[Start of Attachment]

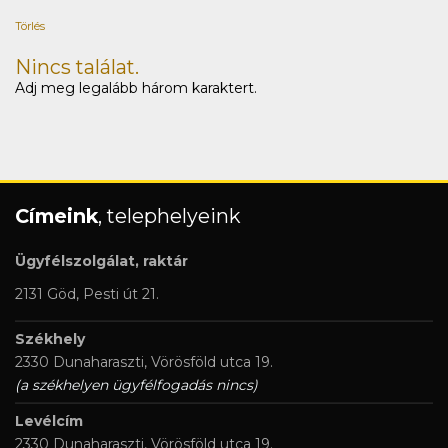
Törlés
Nincs találat.
Adj meg legalább három karaktert.
Címeink
, telephelyeink
Ügyfélszolgálat, raktár
2131 Göd, Pesti út 21.
Székhely
2330 Dunaharaszti, Vörösföld utca 19.
(a székhelyen ügyfélfogadás nincs)
Levélcím
2330 Dunaharaszti, Vörösföld utca 19.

[End of Attachment]

▶ Exercise details
Leave the images out and give the rest of the data again exactly.

▶ Result of this exercise
Törlés
Nincs találat.
Adj meg legalább három karaktert.
Címeink
, telephelyeink
Ügyfélszolgálat, raktár
2131 Göd, Pesti út 21.
Székhely
2330 Dunaharaszti, Vörösföld utca 19.
(a székhelyen ügyfélfogadás nincs)
Levélcím
2330 Dunaharaszti, Vörösföld utca 19.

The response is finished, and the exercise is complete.